For me, his comments came in the nick of time. I was beginning to feel not only betrayed, but a little crazy. Was this really happening? Later, I was happy to be able to shake Sen. Kennedy’s hand as he left the theater.

At the end, producer Rory Kennedy brought a portable microphone to Gen. Karpinski where she sat in the audience and, directing her attention back to the stage, explained to Sen. Graham that Karpinski was present and that it seemed only fair to give her a chance to comment on his remarks about her.

She rose and, in quiet but no uncertain terms, accused Graham and the general officers involved in Abu Ghraib of “cowardice.” Then she noted that as a South Carolinian she intended to work very hard to ensure that he would not be the senior senator beyond January 2009.

As to the merits of his charges against her, Gen. Karpinski revealed that she had actually pressed hard to be court-martialed and to appear before a jury of her peers, to get the whole truth up and out. She explained that the Army refused her request, presumably because a court martial might jeopardize the Pentagon’s attempt to restrict blame to the “few bad apples.”

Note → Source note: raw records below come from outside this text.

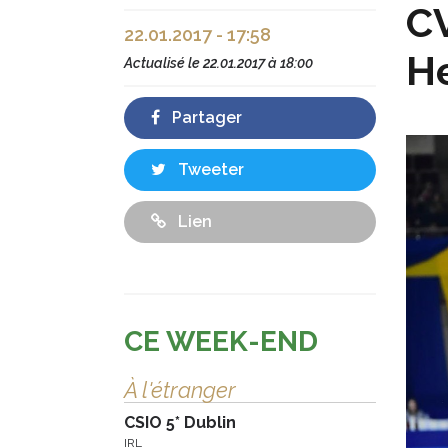
CV
22.01.2017 - 17:58
He
Actualisé le
22.01.2017 à 18:00
Partager
Tweeter
Lien
CE WEEK-END
À l'étranger
CSIO 5* Dublin
IRL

Graham was initially taken somewhat aback, but he recovered quickly. He offered no apology. Rather, he attempted to trivialize what had just happened with the jovial remark, “Well, I guess I lost your vote!” Smirk. Smirk.

Make that two votes.

Afterwards, it was back to high-society small talk and wine, while I looked for someone to really talk to. A reporter who has been covering the issue from the start sought me out and told me something that made me want to cry.

“You know we’ve talked over the years and I have followed your case, but I just want to tell you that I have found everything you’ve said to me all along to be true.”

For so long people have tried so hard to discredit either me or my testimony. Now the dust had settled for a moment; it was encouraging to know the truth can still stand tall.

I ended up hanging out with Janis Karpinski and later walking her to the Metro station. I gave her a big hug and told her I’d always be her soldier. Then, as she went down the escalator I saluted her, and she returned my salute.

“Thank you,” she said. “Anytime, General!” I replied. Anytime.